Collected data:
------------------------------------------------------------

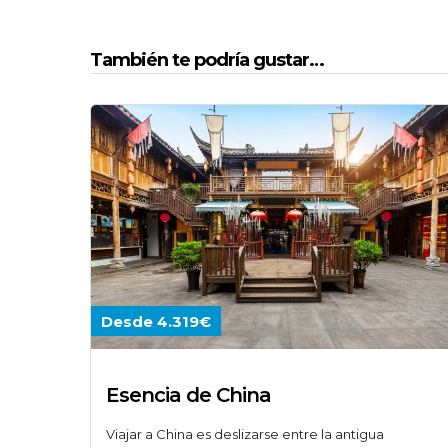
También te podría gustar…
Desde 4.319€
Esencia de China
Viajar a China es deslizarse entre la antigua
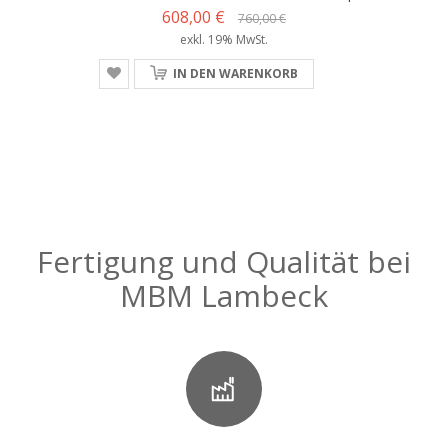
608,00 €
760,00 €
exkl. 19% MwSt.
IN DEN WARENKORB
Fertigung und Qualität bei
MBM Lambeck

------------------------------------------------------------

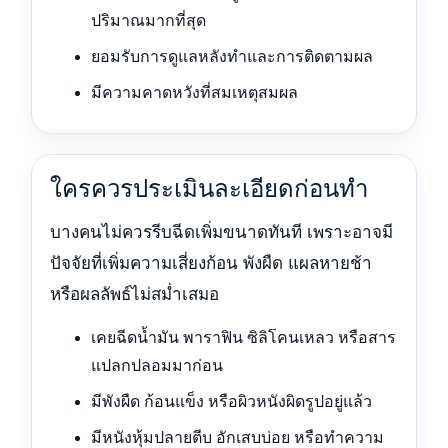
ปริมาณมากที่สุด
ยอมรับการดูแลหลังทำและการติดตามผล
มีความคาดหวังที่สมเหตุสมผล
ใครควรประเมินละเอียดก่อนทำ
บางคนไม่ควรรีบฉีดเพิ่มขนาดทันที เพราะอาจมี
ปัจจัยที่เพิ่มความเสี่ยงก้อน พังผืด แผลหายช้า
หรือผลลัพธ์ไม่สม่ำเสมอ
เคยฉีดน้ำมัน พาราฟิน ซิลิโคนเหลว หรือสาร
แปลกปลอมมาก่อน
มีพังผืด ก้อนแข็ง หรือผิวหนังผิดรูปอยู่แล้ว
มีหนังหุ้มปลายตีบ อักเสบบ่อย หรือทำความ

------------------------------------------------------------

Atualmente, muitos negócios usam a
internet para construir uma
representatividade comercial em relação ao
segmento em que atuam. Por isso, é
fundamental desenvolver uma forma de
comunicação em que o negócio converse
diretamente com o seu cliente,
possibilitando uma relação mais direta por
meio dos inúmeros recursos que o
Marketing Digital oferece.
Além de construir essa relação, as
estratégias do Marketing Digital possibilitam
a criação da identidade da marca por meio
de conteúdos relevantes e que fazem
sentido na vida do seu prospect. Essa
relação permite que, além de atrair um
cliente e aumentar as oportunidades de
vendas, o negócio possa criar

------------------------------------------------------------

Problem requirements – When you reach the line with "También te podría gustar…" in the records above, start writing out each line exactly, and stop after the line with "MBM Lambeck". Pictures stay out.

Solution to this exercise –
También te podría gustar…
Desde 4.319€
Esencia de China
Viajar a China es deslizarse entre la antigua
608,00 €
760,00 €
exkl. 19% MwSt.
IN DEN WARENKORB
Fertigung und Qualität bei
MBM Lambeck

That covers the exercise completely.